Berdasarkan proyeksi Kementerian Pertanian (Kemtan) produksi jagung pada tahun ini mencapai 26 juta ton atau naik 10,6% dibandingkan realisasi tahun lalu yang sebesar 23,5 juta ton.

Bila pada semester kedua tahun ini produksi jagung tinggal 35% dari total produksi, maka masih ada sebanyak 9.100 ton jagung yang akan panen. Sementara kebutuhan jagung pada semester kedua tahun ini tinggal sebesar 4.200 ton saja.

Dengan hitungan itu Koordinator Forum Peternak Layer Nasional (PLN) Ki Musbar optimis kebutuhan jagung hingga akhir tahun dapat terpenuhi. “Saya yakin produksi jagung cukup karena setiap bulan ada panen. Saat ini harganya yang sangat tinggi juga membuat petani semangat menanam jagung,” ungkapnya.

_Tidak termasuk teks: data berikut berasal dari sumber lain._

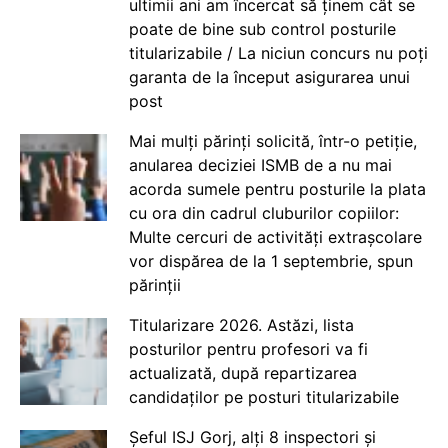
ultimii ani am încercat să ținem cât se
poate de bine sub control posturile
titularizabile / La niciun concurs nu poți
garanta de la început asigurarea unui
post
Mai mulți părinți solicită, într-o petiție,
anularea deciziei ISMB de a nu mai
acorda sumele pentru posturile la plata
cu ora din cadrul cluburilor copiilor:
Multe cercuri de activități extrașcolare
vor dispărea de la 1 septembrie, spun
părinții
Titularizare 2026. Astăzi, lista
posturilor pentru profesori va fi
actualizată, după repartizarea
candidaților pe posturi titularizabile
Șeful ISJ Gorj, alți 8 inspectori și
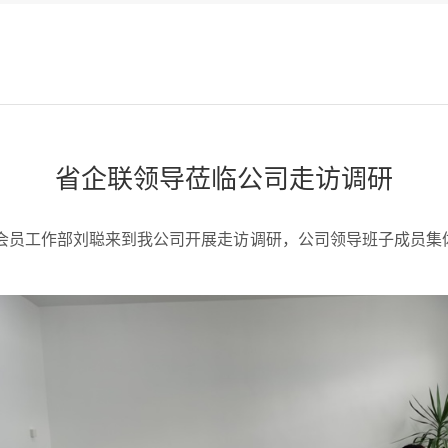
省企联领导莅临公司走访调研
会员工作部刘聪
来到
我公司开展走访调研，公司领导班子成员集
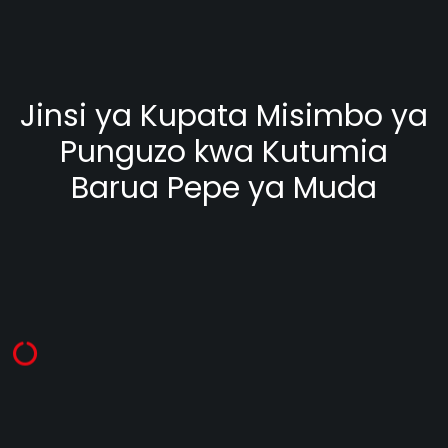
Jinsi ya Kupata Misimbo ya
Punguzo kwa Kutumia
Barua Pepe ya Muda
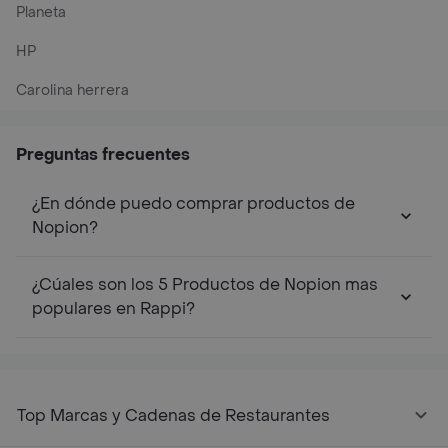
Planeta
HP
Carolina herrera
Preguntas frecuentes
¿En dónde puedo comprar productos de
Nopion?
¿Cúales son los 5 Productos de Nopion mas
populares en Rappi?
Top Marcas y Cadenas de Restaurantes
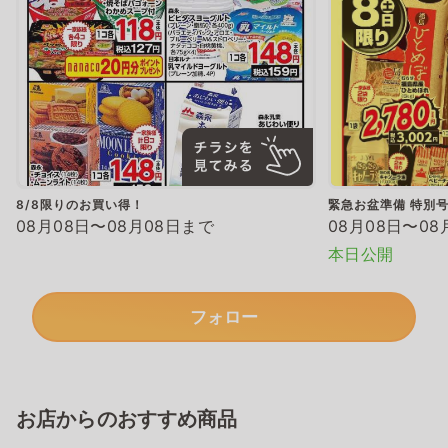
8/8限りのお買い得！
緊急お盆準備 特別
08月08日〜08月08日まで
08月08日〜08
本日公開
フォロー
お店からのおすすめ商品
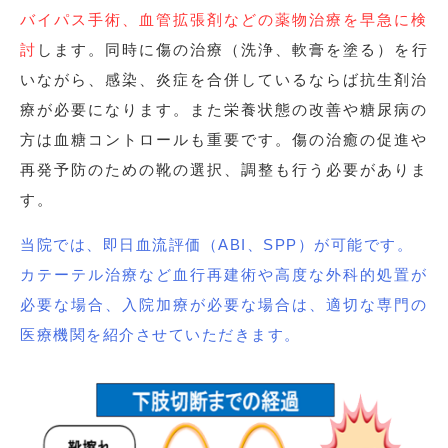
バイパス手術、血管拡張剤などの薬物治療を早急に検
討
します。同時に傷の治療（洗浄、軟膏を塗る）を行
いながら、感染、炎症を合併しているならば抗生剤治
療が必要になります。また栄養状態の改善や糖尿病の
方は血糖コントロールも重要です。傷の治癒の促進や
再発予防のための靴の選択、調整も行う必要がありま
す。
当院では、即日血流評価（ABI、SPP）が可能です。
カテーテル治療など血行再建術や高度な外科的処置が
必要な場合、入院加療が必要な場合は、適切な専門の
医療機関を紹介させていただきます。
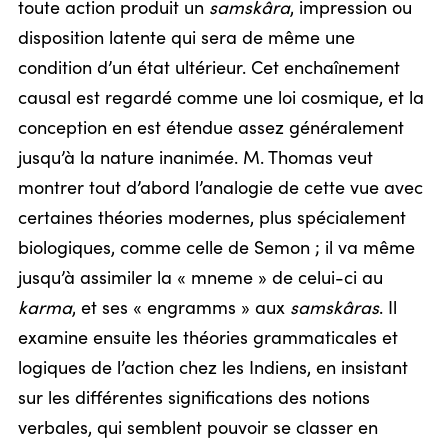
toute action produit un
samskâra
, impression ou
disposition latente qui sera de même une
condition d’un état ultérieur. Cet enchaînement
causal est regardé comme une loi cosmique, et la
conception en est étendue assez généralement
jusqu’à la nature inanimée. M. Thomas veut
montrer tout d’abord l’analogie de cette vue avec
certaines théories modernes, plus spécialement
biologiques, comme celle de Semon ; il va même
jusqu’à assimiler la « mneme » de celui-ci au
karma
, et ses « engramms » aux
samskâras
. Il
examine ensuite les théories grammaticales et
logiques de l’action chez les Indiens, en insistant
sur les différentes significations des notions
verbales, qui semblent pouvoir se classer en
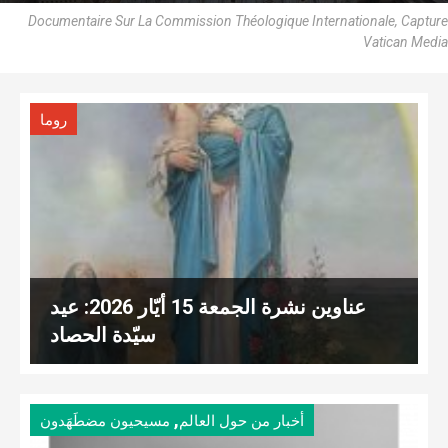
Documentaire Sur La Commission Théologique Internationale, Capture
Vatican Media
روما
عناوين نشرة الجمعة 15 أيّار 2026: عيد
سيّدة الحصاد
,
أخبار من حول العالم
مسيحيون مضطَهَدون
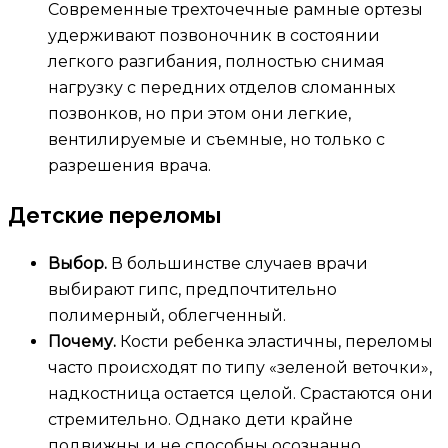
Современные трехточечные рамные ортезы
удерживают позвоночник в состоянии
легкого разгибания, полностью снимая
нагрузку с передних отделов сломанных
позвонков, но при этом они легкие,
вентилируемые и съемные, но только с
разрешения врача.
Детские переломы
Выбор.
В большинстве случаев врачи
выбирают гипс, предпочтительно
полимерный, облегченный.
Почему.
Кости ребенка эластичны, переломы
часто происходят по типу «зеленой веточки»,
надкостница остается целой. Срастаются они
стремительно. Однако дети крайне
подвижны и не способны осознанно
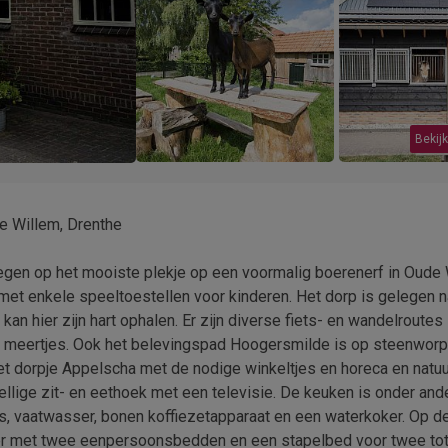
Bekijk
 Willem, Drenthe
en op het mooiste plekje op een voormalig boerenerf in Oude 
met enkele speeltoestellen voor kinderen. Het dorp is gelegen na
an hier zijn hart ophalen. Er zijn diverse fiets- en wandelroutes
e meertjes. Ook het belevingspad Hoogersmilde is op steenwor
et dorpje Appelscha met de nodige winkeltjes en horeca en natuur
llige zit- en eethoek met een televisie. De keuken is onder and
ies, vaatwasser, bonen koffiezetapparaat en een waterkoker. Op d
amer met twee eenpersoonsbedden en een stapelbed voor twee tot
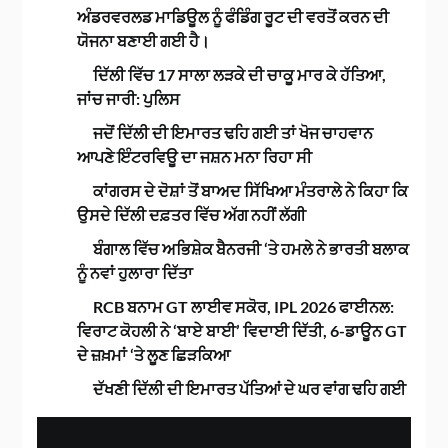
ਅੰਡਰਵਰਲਡ ਮਾਡਿਊਲ ਨੂੰ ਫੰਡਿੰਗ ਰੂਟ ਦੀ ਵਰਤੋਂ ਕਰਨ ਦੀ
ਯੋਜਨਾ ਬਣਾਈ ਗਈ ਹੈ।
ਦਿੱਲੀ ਵਿੱਚ 17 ਸਾਲਾ ਲੜਕੇ ਦੀ ਚਾਕੂ ਮਾਰ ਕੇ ਹੱਤਿਆ,
ਜਾਂਚ ਜਾਰੀ: ਪੁਲਿਸ
ਜਦੋਂ ਦਿੱਲੀ ਦੀ ਇਮਾਰਤ ਢਹਿ ਗਈ ਤਾਂ ਖੋਜ ਚਾਹਵਾਨ
ਆਪਣੇ ਇੰਟਰਵਿਊ ਦਾ ਜਸ਼ਨ ਮਨਾ ਰਿਹਾ ਸੀ
ਕਾਂਗਰਸ ਦੇ ਦੋਸ਼ਾਂ ਤੋਂ ਬਾਅਦ ਸਿੱਖਿਆ ਮੰਤਰਾਲੇ ਨੇ ਕਿਹਾ ਕਿ
ਉਸਦੇ ਦਿੱਲੀ ਦਫ਼ਤਰ ਵਿੱਚ ਅੱਗ ਨਹੀਂ ਲੱਗੀ
ਬੰਗਾਲ ਵਿੱਚ ਅਭਿਸ਼ੇਕ ਬੈਨਰਜੀ ‘ਤੇ ਹਮਲੇ ਨੇ ਭਾਰਤੀ ਬਲਾਕ
ਨੂੰ ਨਵਾਂ ਹੁਲਾਰਾ ਦਿੱਤਾ
RCB ਬਨਾਮ GT ਲਾਈਵ ਸਕੋਰ, IPL 2026 ਫਾਈਨਲ:
ਵਿਰਾਟ ਕੋਹਲੀ ਨੇ ‘ਬਾਏ ਬਾਈ’ ਵਿਦਾਈ ਦਿੱਤੀ, 6-ਡਾਊਨ GT
ਦੇ ਜ਼ਖ਼ਮਾਂ ‘ਤੇ ਲੂਣ ਛਿੜਕਿਆ
ਦੱਖਣੀ ਦਿੱਲੀ ਦੀ ਇਮਾਰਤ ਪੱਤਿਆਂ ਦੇ ਘਰ ਵਾਂਗ ਢਹਿ ਗਈ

Namun pemerintah perlu mengatasi kenaikan harga jagung dalam negeri, agar harga pakan tidak melonjak. Musbar bilang diperlukan solusi yang komprehensif seperti kawasan agro industri terpadu, supaya harga dapat terus berada di angka yang wajar.

Data dipersoalkan

Meskipun di atas kertas produksi jagung surplus, tapi kalangan yang membutuhkan jagung menilai data Kemtan soal produksi jagung tidak sejalan dengan ketersediaan jagung di pasaran.

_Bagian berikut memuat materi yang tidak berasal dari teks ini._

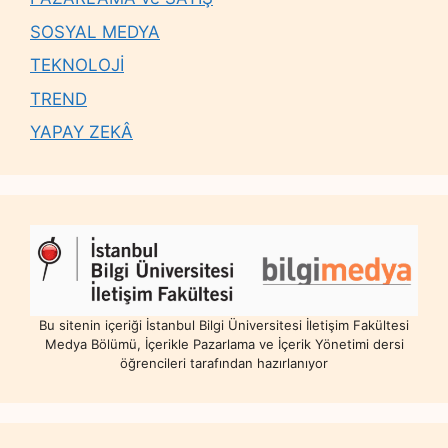
SOSYAL MEDYA
TEKNOLOJİ
TREND
YAPAY ZEKÂ
Bu sitenin içeriği İstanbul Bilgi Üniversitesi İletişim Fakültesi
Medya Bölümü, İçerikle Pazarlama ve İçerik Yönetimi dersi
öğrencileri tarafından hazırlanıyor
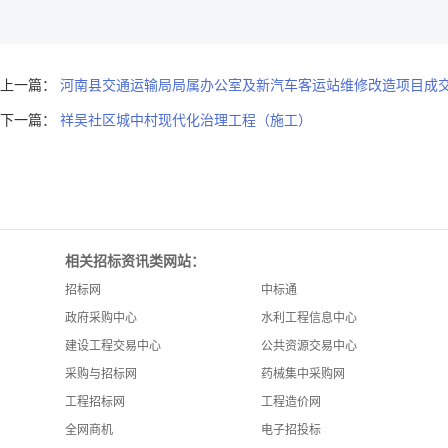
上一篇：
河南县交通运输局局属办公室及新汽车客运站维修改造项目成
下一篇：
祥吴社区城中村现代化治理工程（施工）
相关招标资讯类网站：
招标网
中标通
政府采购中心
水利工程信息中心
建设工程交易中心
公共资源交易中心
采购与招标网
药械集中采购网
工程招标网
工程造价网
全网商机
电子招投标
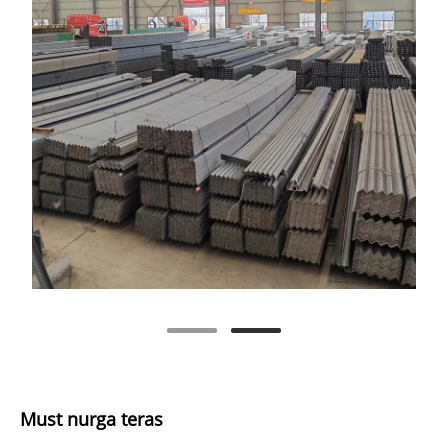
Must nurga teras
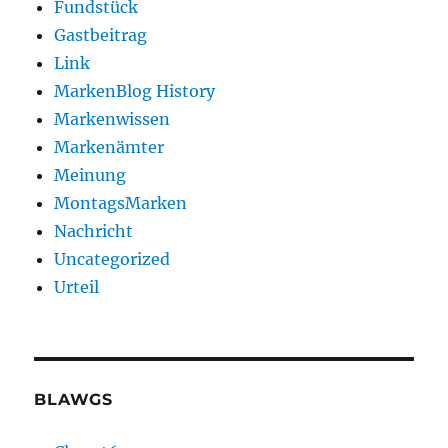
Fundstück
Gastbeitrag
Link
MarkenBlog History
Markenwissen
Markenämter
Meinung
MontagsMarken
Nachricht
Uncategorized
Urteil
BLAWGS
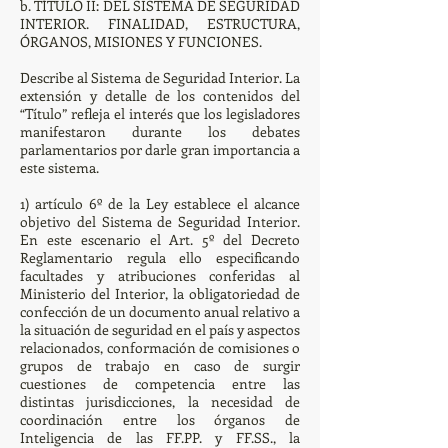
b. TÍTULO II: DEL SISTEMA DE SEGURIDAD
INTERIOR. FINALIDAD, ESTRUCTURA,
ÓRGANOS, MISIONES Y FUNCIONES.
Describe al Sistema de Seguridad Interior. La
extensión y detalle de los contenidos del
“Título” refleja el interés que los legisladores
manifestaron durante los debates
parlamentarios por darle gran importancia a
este sistema.
1) artículo 6º de la Ley establece el alcance
objetivo del Sistema de Seguridad Interior.
En este escenario el Art. 5º del Decreto
Reglamentario regula ello especificando
facultades y atribuciones conferidas al
Ministerio del Interior, la obligatoriedad de
confección de un documento anual relativo a
la situación de seguridad en el país y aspectos
relacionados, conformación de comisiones o
grupos de trabajo en caso de surgir
cuestiones de competencia entre las
distintas jurisdicciones, la necesidad de
coordinación entre los órganos de
Inteligencia de las FF.PP. y FF.SS., la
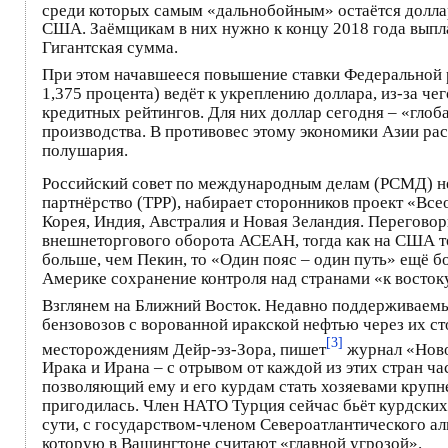
среди которых самым «дальнобойным» остаётся долла
США. Заёмщикам в них нужно к концу 2018 года выпла
Гигантская сумма.
При этом начавшееся повышение ставки Федеральной ре
1,375 процента) ведёт к укреплению доллара, из-за ч
кредитных рейтингов. Для них доллар сегодня – «глоб
производства. В противовес этому экономики Азии рас
полушария.
Российский совет по международным делам (РСМД) не
партнёрство (TPP), набирает сторонников проект «В
Корея, Индия, Австралия и Новая Зеландия. Переговор
внешнеторгового оборота АСЕАН, тогда как на США то
больше, чем Пекин, то «Один пояс – один путь» ещё б
Америке сохранение контроля над странами «к востоку
Взглянем на Ближний Восток. Недавно поддерживаемы
бензовозов с ворованной иракской нефтью через их с
[3]
месторождениям Дейр-эз-Зора, пишет
журнал «Ново
Ирака и Ирана – с отрывом от каждой из этих стран ча
позволяющий ему и его курдам стать хозяевами крупн
пригодилась. Член НАТО Турция сейчас бьёт курдских
сути, с государством-членом Североатлантического аль
которую в Вашингтоне считают «главной угрозой».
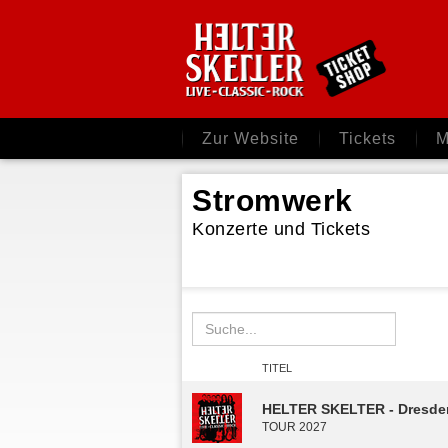
Zur Website
Tickets
M
Stromwerk
Konzerte und Tickets
TITEL
HELTER SKELTER - Dresde
TOUR 2027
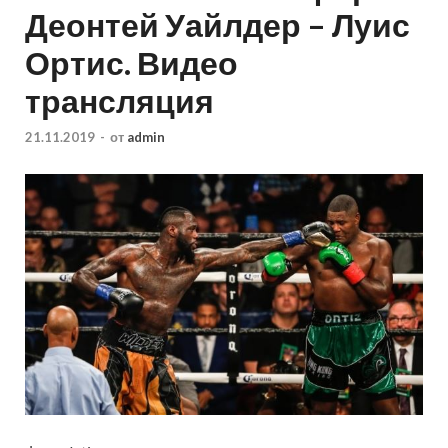
Деонтей Уайлдер – Луис
Ортис. Видео
трансляция
21.11.2019
-
от
admin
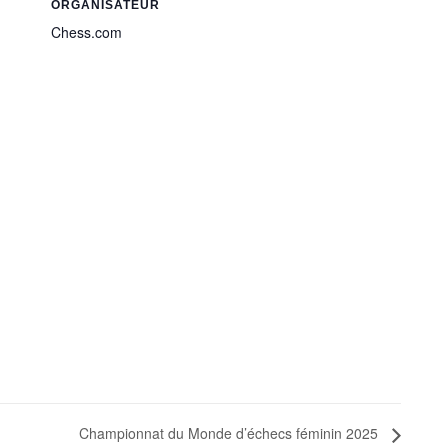
ORGANISATEUR
Chess.com
Championnat du Monde d’échecs féminin 2025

Sebab bila pasokan jagung melimpah, maka seharusnya harga jagung otomatis akan turun. Tapi fakta di lapangan justru harga jagung melonjak pada semester pertama tahun ini di tengah puncak panen raya jagung kembali.

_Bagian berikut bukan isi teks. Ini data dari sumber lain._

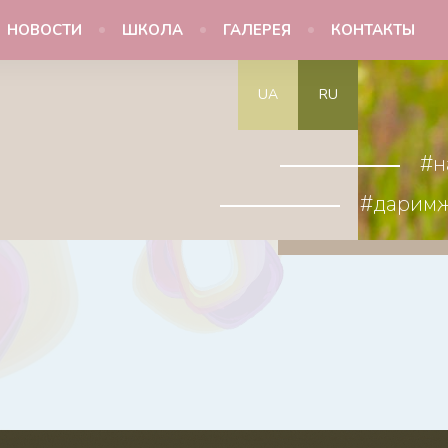
НОВОСТИ
ШКОЛА
ГАЛЕРЕЯ
КОНТАКТЫ
UA
RU
#н
#дарим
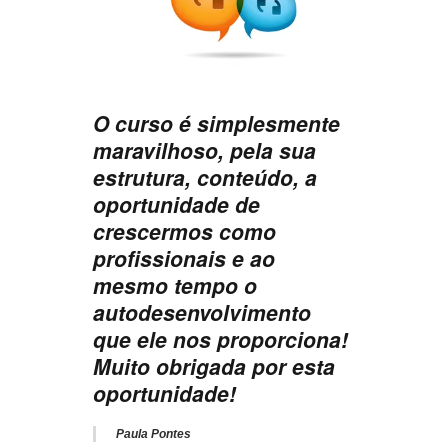
O curso é simplesmente
maravilhoso, pela sua
estrutura, conteúdo, a
oportunidade de
crescermos como
profissionais e ao
mesmo tempo o
autodesenvolvimento
que ele nos proporciona!
Muito obrigada por esta
oportunidade!
Paula Pontes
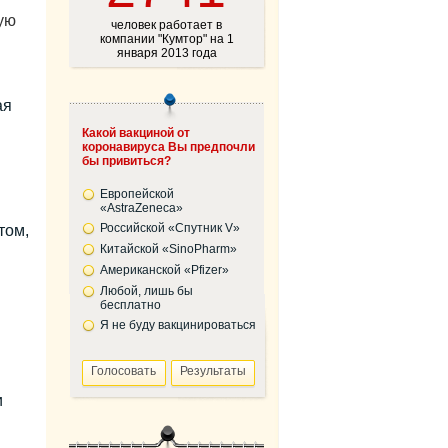
ую
человек работает в
компании "Кумтор" на 1
января 2013 года
ая
Какой вакциной от
коронавируса Вы предпочли
бы привиться?
Европейской
«AstraZeneca»
Российской «Спутник V»
том,
Китайской «SinoPharm»
Американской «Pfizer»
Любой, лишь бы
бесплатно
Я не буду вакцинироваться
и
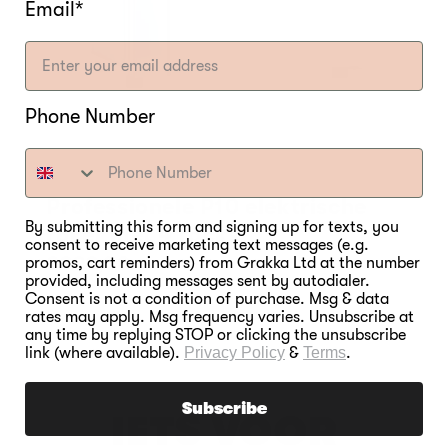
Email*
Phone Number
Professionele P10 elektrische
By submitting this form and signing up for texts, you
roker met 4 racks
consent to receive marketing text messages (e.g.
Normale
€999,00
promos, cart reminders) from Grakka Ltd at the number
provided, including messages sent by autodialer.
prijs
Consent is not a condition of purchase. Msg & data
rates may apply. Msg frequency varies. Unsubscribe at
any time by replying STOP or clicking the unsubscribe
link (where available).
Privacy Policy
&
Terms
.
Subscribe
IETS VOOR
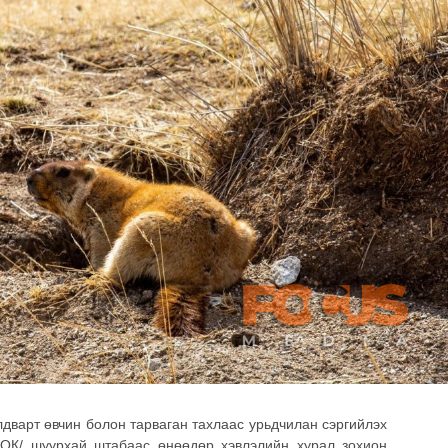
лдварт өвчин болон тарваган тахлаас урьдчилан сэргийлэх
ОК/ шуурхай штабаас өнөөдөр хэвлэлийн хурал зохион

Guru Besar Institut Pertanian Bogor Dwi Andreas Santosa mengatakan produksi jagung yang diklaim Kemtan itu tidak sama dengan data produksi yang dikeluarkan lembaga lain seperti Foreign Agricultural Service United States Department of Agriculturure (FAS-USDA). Lembaga ini mengeluarkan data produksi jagung Indonesia pada tahun 2016 hanya sebesar 10,5 juta ton.

Data tersebut jauh berbeda dengan Kemtan yang mengklaim 23,5 juta ton. “Logikanya jika produksi naik , harga turun. Tetapi ini, produksi naik, harga naik, sehingga terjadi anomaly,” ucapnya.

Oleh karena itu Penasehat GPMT Sudirman, mengatakan sebenarnya produksi jagung dalam negeri kurang, maka harga naik. Dia mendesak Kemtan memperbaik data produksi jagung agar akurat.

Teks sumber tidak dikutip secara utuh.